Some 28 years after they selected Angel with a seventh-round draft pick, the Steelers took Gabriel in the sixth round this past Saturday.

Steel, it seems, runs in the Rubio family. But not as much as fire.

Not long after Angel Rubio’s football career ended 19 years ago, he quickly signed up to pursue a career as a firefighter.

Whereas Rubio’s pubic identity to that point was of a larger-than-life professional football player and 300-pound defensive tackle, today he is a different kind of superhero.

Rubio is a captain at Wentzville Fire Protection District in Missouri.

And Gabriel intends to follow his father in that career path.

“Unless he changes it, that’s always been his plan in our discussions that he’s going to play football for as long as he can or for as long as he wants to, and then when he’s ready he’ll retire and get into the fire service,” Angel Rubio said.

“Football players make excellent firefighters.”

The elder Rubio has over 16 years in the profession. He followed his father, who was a firefighter in Oakland, Calif. Gabriel’s official bio for Notre Dame football lists that he intended to major in fire science. Though the program was not offered, Gabriel Rubio graduated with a degree in psychology.

His father and predecessor as a draft pick with the Steelers (though he never appeared in a regular-season games for them), Angel Rubio was part of four NFL teams, the XFL’s Las Vegas Outlaws and four pro arena football teams before moving on at age 31.

All throughout, when someone asked him what his life plans were, the answer was becoming a firefighter. So when he was done with football, Angel Rubio spent the next three years going through both EMS Academy and the Fire Academy.

“It’s something that always appealed to me,” he said. “The camaraderie that you get in the fire service is similar to that of football. When you retire or are done playing, you do miss the intensity. You miss making the plays. You miss the hustle.

“But the No. 1 thing you miss is the locker room. And I’ve been fortunate enough to get into another career that has that same mentality. You are with these workers, these guys and gals, for 24, 48, sometimes 72 hours straight, and you learn to rely on each other and learn to trust one another through hard work, sweat, and quite frankly putting your life on the line. So it’s been fantastic for me.”

Gabriel has plenty of time to follow through on the firefighting pursuit.
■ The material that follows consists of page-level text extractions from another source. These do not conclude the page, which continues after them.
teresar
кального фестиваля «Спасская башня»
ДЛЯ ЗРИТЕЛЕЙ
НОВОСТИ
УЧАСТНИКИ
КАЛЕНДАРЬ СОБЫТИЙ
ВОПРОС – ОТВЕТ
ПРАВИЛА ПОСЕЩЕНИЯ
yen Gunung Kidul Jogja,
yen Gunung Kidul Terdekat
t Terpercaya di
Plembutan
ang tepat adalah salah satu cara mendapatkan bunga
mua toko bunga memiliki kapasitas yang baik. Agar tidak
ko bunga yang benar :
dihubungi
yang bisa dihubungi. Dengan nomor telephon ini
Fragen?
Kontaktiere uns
For now, he’s a 6-foot-5, 328-pound rookie defensive tackle whom the Steelers believe fits in perfectly in new coordinator Patrick Graham’s defense.
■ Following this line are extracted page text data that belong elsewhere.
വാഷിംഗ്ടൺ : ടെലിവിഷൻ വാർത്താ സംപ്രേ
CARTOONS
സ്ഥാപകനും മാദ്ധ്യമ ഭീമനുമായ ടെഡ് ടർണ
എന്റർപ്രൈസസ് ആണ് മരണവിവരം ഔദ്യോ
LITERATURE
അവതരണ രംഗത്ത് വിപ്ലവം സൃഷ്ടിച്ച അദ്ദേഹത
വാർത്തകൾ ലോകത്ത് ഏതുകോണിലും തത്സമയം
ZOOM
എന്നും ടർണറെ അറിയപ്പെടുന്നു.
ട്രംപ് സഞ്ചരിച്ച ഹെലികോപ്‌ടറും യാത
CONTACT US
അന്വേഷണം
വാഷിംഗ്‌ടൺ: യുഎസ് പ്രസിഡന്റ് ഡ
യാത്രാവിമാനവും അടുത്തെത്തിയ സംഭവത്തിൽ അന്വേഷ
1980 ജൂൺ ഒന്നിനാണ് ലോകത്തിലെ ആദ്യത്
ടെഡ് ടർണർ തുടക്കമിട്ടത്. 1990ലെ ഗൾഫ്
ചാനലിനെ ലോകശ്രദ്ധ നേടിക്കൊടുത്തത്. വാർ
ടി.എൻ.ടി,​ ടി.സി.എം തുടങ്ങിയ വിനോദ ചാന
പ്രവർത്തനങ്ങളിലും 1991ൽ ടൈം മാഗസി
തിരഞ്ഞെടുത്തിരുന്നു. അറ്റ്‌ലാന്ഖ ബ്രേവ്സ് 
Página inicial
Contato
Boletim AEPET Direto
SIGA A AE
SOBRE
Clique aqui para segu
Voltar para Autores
“He plays football the right way,” Graham said after the Steelers drafted Rubio. “He has the right demeanor.”

Sounds like a mindset that might translate as well into playing defensive tackle as it does to firefighting — or a mentality that was learned by example from a father.
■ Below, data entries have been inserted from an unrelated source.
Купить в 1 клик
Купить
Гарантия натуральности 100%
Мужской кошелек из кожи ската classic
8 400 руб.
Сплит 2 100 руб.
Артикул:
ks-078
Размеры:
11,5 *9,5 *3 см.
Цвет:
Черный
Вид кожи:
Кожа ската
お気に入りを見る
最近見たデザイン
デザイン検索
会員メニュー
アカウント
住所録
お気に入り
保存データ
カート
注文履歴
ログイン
Part of a family of five kids — an older sister and three younger brothers — Gabriel was with loved ones (including mom, Theresa) when he got the call from the Steelers that he’d been drafted.

Soon thereafter, during a conference call with Pittsburgh media — some of whom had been around for a similar call when his dad had been picked back in 1998 — Gabriel Rubio talked about what he’d learned from him.

“Effort and persistence are all things that can’t be taught but are great in value,” the younger Rubio said. “Definitely one thing about my game that I’ve always remembered from him is run to and through the pile, not just around it.”

Not surprising, considering the after-football vocation of the man who said it.

“There’s a great correlation between the work ethic that is required for a professional athlete versus the work ethic that’s required to be an outstanding firefighter,” Angel Rubio said. “It requires a strong mind, strong will, strong belief in yourself, commitment to the little things to accomplish a bigger goal. And then a commitment to your teammates to be able to rely on them and believe that they are going to do their job in the same way that you’re going to do your job to accomplish a goal.

“‘A win is a win,’ is what we say in the fire service. It’s the same thing I said when I played football. No matter how it comes, the ultimate goal is to get that W. Both Gabriel and (younger brother) Isaiah (also a college football player) have shared with me that (becoming a firefighter) is what their goal is. And I’ll support them along the way.”